The move came after three contractors protested the PLA requirement to the Government Accountability Office and the GAO indicated that it would find in their favor.

PLAs can serve some limited purposes, such as ensuring a steady supply of skilled labor for long-term projects in remote locations.

But most public agencies these days aren’t building dams in the middle of nowhere. Instead, PLAs most often serve as a way to expand unions’ reach well beyond their scanty membership, which comes to just 14% of the construction workforce.

By law, PLAs on government projects can’t bar non-union workers and contractors, but the workers are channeled through union hiring halls.

Workers on a PLA-governed project typically need to pay union dues, even if they are not members. Their employers have to contribute to union pensions and health plans, which are closed to the workers unless they join the union. Contractors are forced to adopt inefficient union work rules and job classifications.

Unions get all this in return for promising not to strike. Peace at this price can be costly to the taxpayer.

Even the Obama administration has admitted this.

Its own Veterans Affairs Department ordered a study of PLAs in 2009 and found that in three of five metro areas surveyed the agreements would raise project costs by as much as 9%. PLAs were found to be closer to cost-neutral in heavily unionized areas, but even here they’d save money only in a poor economy.

Project labor agreements on government projects are technically private-sector deals, signed between contractors and unions.

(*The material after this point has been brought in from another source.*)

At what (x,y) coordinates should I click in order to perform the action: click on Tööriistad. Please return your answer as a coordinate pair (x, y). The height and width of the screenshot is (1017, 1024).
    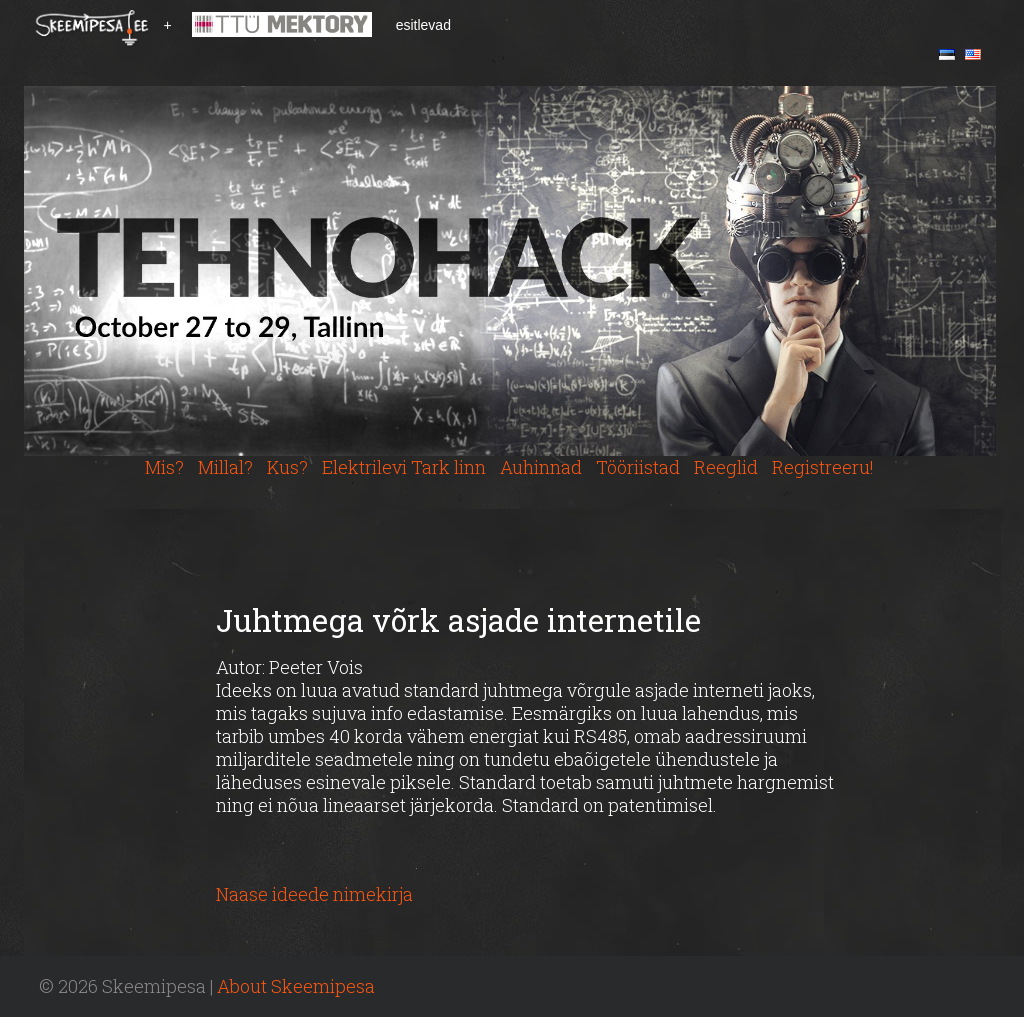     Looking at the image, I should click on (638, 467).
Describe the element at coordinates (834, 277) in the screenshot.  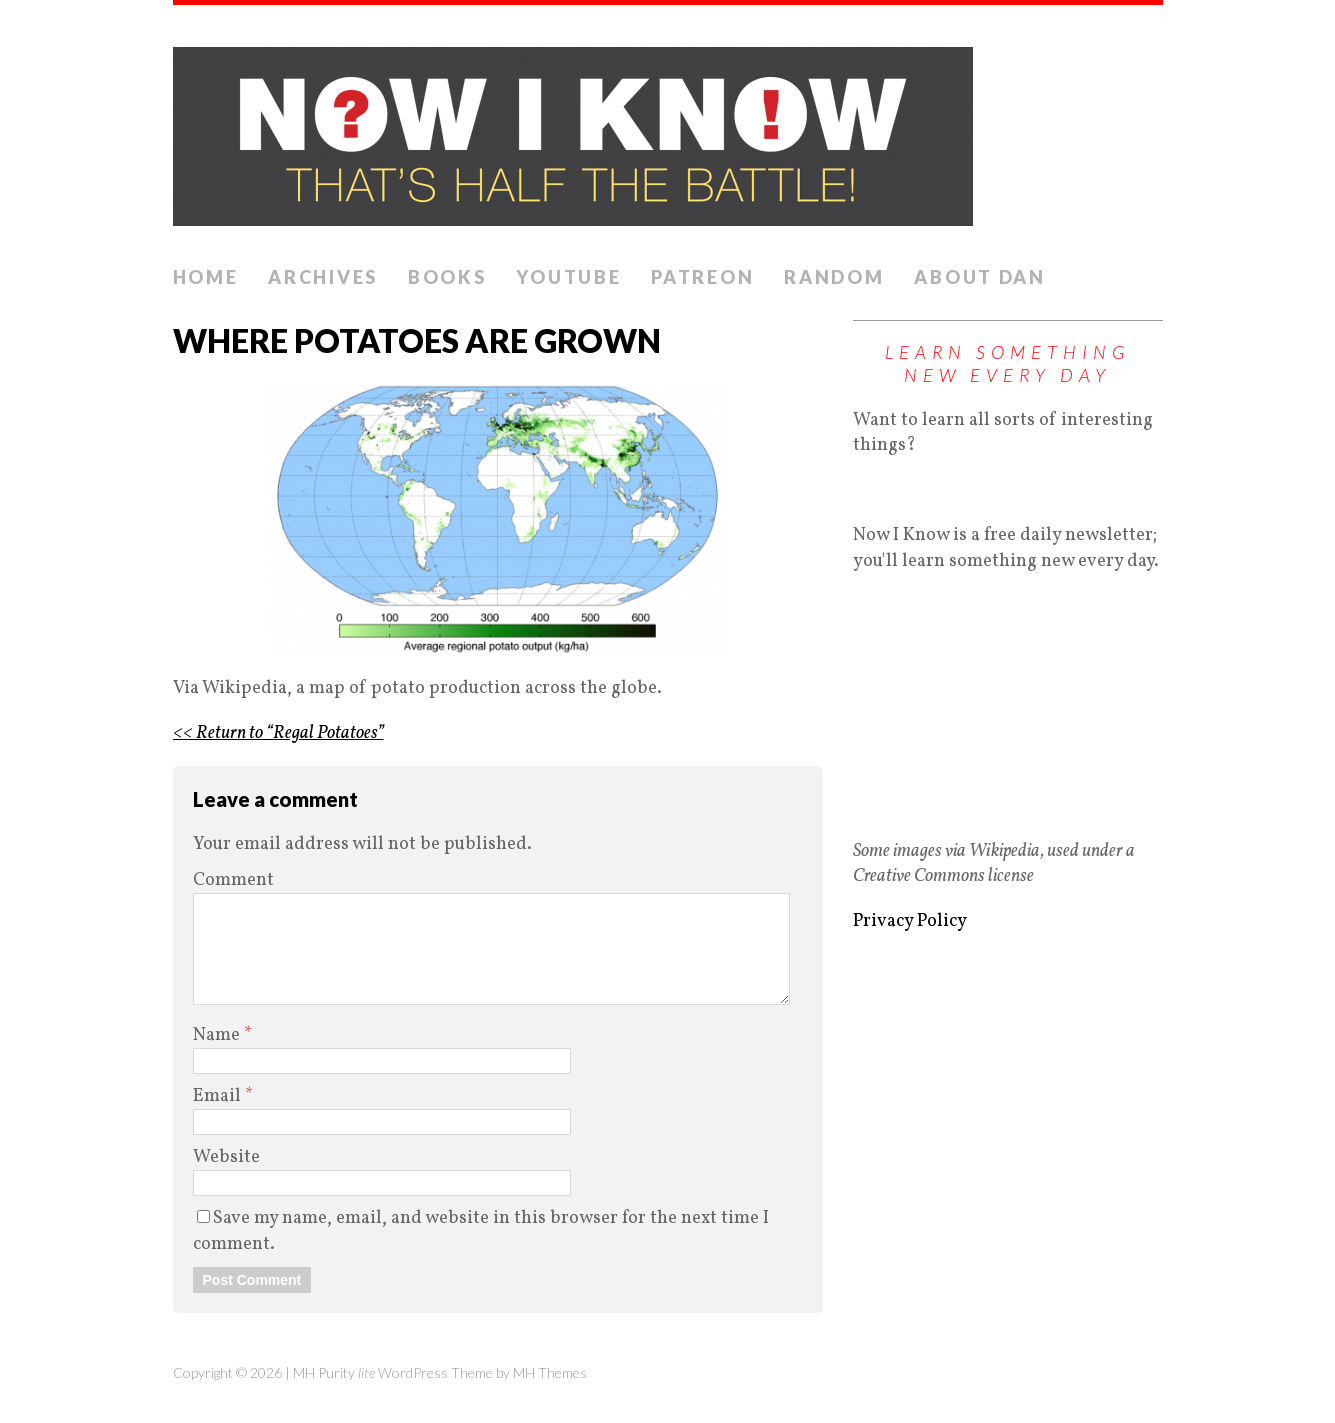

But when tax money funds the projects and governments require PLAs for contractors to bid, they’re really just a backdoor form of public-sector collective bargaining — and another way that unions exploit their political power to get into taxpayers’ pockets.

So it’s good to see some signs of rising awareness about PLAs. With awareness comes skepticism, and with skepticism will come more votes like San Diego’s.

IBD editorial board, thanks for raising awareness about government-mandated PLAs.

Now it is time for readers to raise skepticism and promote fair and open competition on taxpayer-funded construction projects.